Two-parameter quantum groups and $R$-matrices: classical types

Abstract: We construct finite $R$-matrices for the first fundamental representation $V$ of two-parameter quantum groups $U_{r,s}(\mathfrak{g})$ for classical $\mathfrak{g}$, both through the decomposition of $V\otimes V$ into irreducibles $U_{r,s}(\mathfrak{g})$-submodules as well as by evaluating the universal $R$-matrix. The latter is crucially based on the construction of dual PBW-type bases of $U^{\pm}_{r,s}(\mathfrak{g})$ consisting of the ordered products of quantum root vectors defined via $(r,s)$-bracketings and combinatorics of standard Lyndon words.

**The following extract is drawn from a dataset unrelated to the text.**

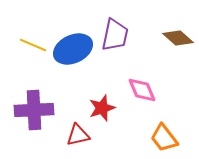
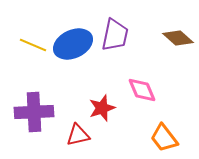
blue ellipse: moved 5 px up
purple cross: moved 2 px down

We further derive explicit formulas for affine $R$-matrices, both through the Yang-Baxterization technique of [M.Ge, Y.Wu, K.Xue, "Explicit trigonometric Yang-Baxterization", Internat. J. Modern Phys. A 6 (1991), no.21, 3735-3779] and as the unique intertwiner between the tensor product of $V(u)$ and $V(v)$, viewed as modules over two-parameter quantum affine algebras $U_{r,s}(\widehat{\mathfrak{g}})$ for classical $\mathfrak{g}$. The latter generalizes the formulas of [M.Jimbo, "Quantum R matrix for the generalized Toda system", Comm. Math. Phys. 102 (1986), no. 4, 537-547] for one-parametric quantum affine algebras.